─── Working data
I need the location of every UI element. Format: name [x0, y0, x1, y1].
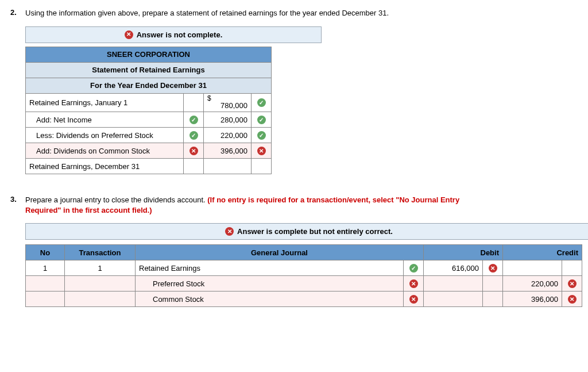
q3-row-credit-status: ✕	[562, 276, 582, 292]
q2-row-value-status	[252, 159, 272, 174]
x-icon: ✕	[189, 147, 198, 155]
check-icon: ✓	[189, 116, 198, 124]
q2-row-value-status: ✓	[252, 128, 272, 143]
q2-text: Using the information given above, prepa…	[25, 8, 389, 18]
q2-number: 2.	[10, 8, 25, 18]
q2-row-label[interactable]: Retained Earnings, January 1	[26, 93, 184, 112]
q3-row-account[interactable]: Retained Earnings	[136, 260, 404, 276]
q3-row-no: 1	[26, 260, 65, 276]
check-icon: ✓	[257, 98, 266, 107]
q2-row-label[interactable]: Add: Net Income	[26, 112, 184, 128]
q3-row-debit-status	[483, 276, 503, 292]
q2-row-label[interactable]: Less: Dividends on Preferred Stock	[26, 128, 184, 143]
q2-row-value[interactable]: 280,000	[204, 112, 252, 128]
q2-row-label-status	[184, 93, 204, 112]
q2-header1: SNEER CORPORATION	[26, 47, 272, 62]
q3-row-account-status: ✓	[404, 260, 424, 276]
q3-row-account[interactable]: Preferred Stock	[136, 276, 404, 292]
q3-row-transaction: 1	[65, 260, 136, 276]
col-debit: Debit	[424, 245, 503, 260]
q3-row-credit-status: ✕	[562, 292, 582, 307]
col-credit: Credit	[503, 245, 582, 260]
q2-row-value[interactable]: $780,000	[204, 93, 252, 112]
q2-header3: For the Year Ended December 31	[26, 78, 272, 93]
q3-row-account-status: ✕	[404, 276, 424, 292]
check-icon: ✓	[257, 131, 266, 140]
q3-row-debit[interactable]	[424, 292, 483, 307]
q2-row-label-status: ✓	[184, 128, 204, 143]
x-icon: ✕	[489, 264, 497, 273]
q3-row-debit[interactable]: 616,000	[424, 260, 483, 276]
q3-row-account[interactable]: Common Stock	[136, 292, 404, 307]
q3-text-plain: Prepare a journal entry to close the div…	[25, 195, 207, 204]
check-icon: ✓	[257, 116, 266, 124]
q2-row-value-status: ✕	[252, 143, 272, 159]
q2-row-label[interactable]: Add: Dividends on Common Stock	[26, 143, 184, 159]
q2-row-label-status: ✕	[184, 143, 204, 159]
q3-row-credit-status	[562, 260, 582, 276]
col-transaction: Transaction	[65, 245, 136, 260]
q3-row-transaction	[65, 276, 136, 292]
q3-status-banner: ✕ Answer is complete but not entirely co…	[25, 223, 588, 240]
col-no: No	[26, 245, 65, 260]
q2-row-value[interactable]: 220,000	[204, 128, 252, 143]
q3-number: 3.	[10, 195, 25, 215]
q2-row-label[interactable]: Retained Earnings, December 31	[26, 159, 184, 174]
x-icon: ✕	[409, 295, 418, 304]
retained-earnings-table: SNEER CORPORATION Statement of Retained …	[25, 47, 272, 175]
x-icon: ✕	[568, 295, 577, 304]
q2-status-banner: ✕ Answer is not complete.	[25, 26, 322, 43]
q3-row-debit-status	[483, 292, 503, 307]
x-icon: ✕	[257, 147, 266, 155]
q3-row-credit[interactable]: 220,000	[503, 276, 562, 292]
q3-row-credit[interactable]: 396,000	[503, 292, 562, 307]
check-icon: ✓	[409, 264, 418, 273]
q2-row-value[interactable]: 396,000	[204, 143, 252, 159]
q2-row-label-status: ✓	[184, 112, 204, 128]
q2-row-value-status: ✓	[252, 93, 272, 112]
col-general-journal: General Journal	[136, 245, 424, 260]
q2-row-value-status: ✓	[252, 112, 272, 128]
q3-row-debit-status: ✕	[483, 260, 503, 276]
q2-row-label-status	[184, 159, 204, 174]
q2-row-value[interactable]	[204, 159, 252, 174]
q3-row-no	[26, 276, 65, 292]
q3-row-debit[interactable]	[424, 276, 483, 292]
q3-row-credit[interactable]	[503, 260, 562, 276]
x-icon: ✕	[568, 279, 577, 288]
q3-text: Prepare a journal entry to close the div…	[25, 195, 496, 215]
q3-row-no	[26, 292, 65, 307]
check-icon: ✓	[189, 131, 198, 140]
x-icon: ✕	[125, 30, 133, 39]
q2-banner-text: Answer is not complete.	[137, 30, 223, 39]
q2-header2: Statement of Retained Earnings	[26, 62, 272, 78]
q3-row-account-status: ✕	[404, 292, 424, 307]
x-icon: ✕	[225, 227, 234, 236]
q3-row-transaction	[65, 292, 136, 307]
q3-banner-text: Answer is complete but not entirely corr…	[237, 227, 393, 236]
journal-entry-table: No Transaction General Journal Debit Cre…	[25, 244, 582, 307]
x-icon: ✕	[409, 279, 418, 288]
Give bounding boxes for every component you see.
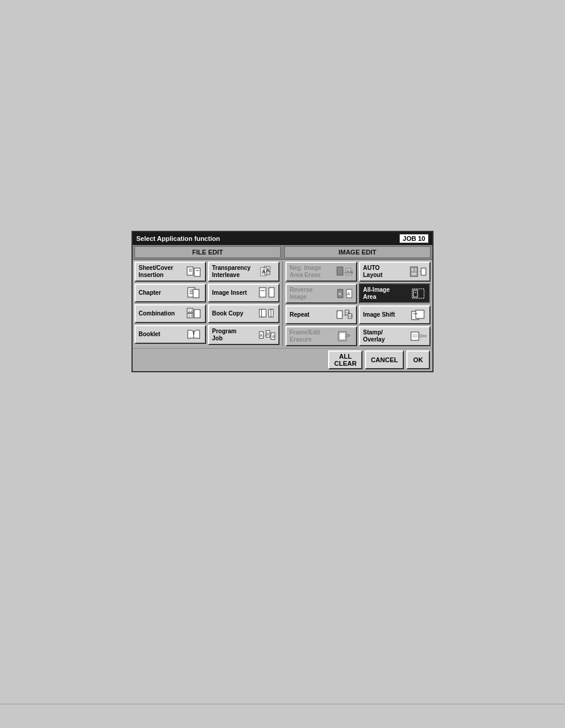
──────
What needs to be done | Go through the records above and count every line that includes "label". Give the number and nothing else.

Answer below | 10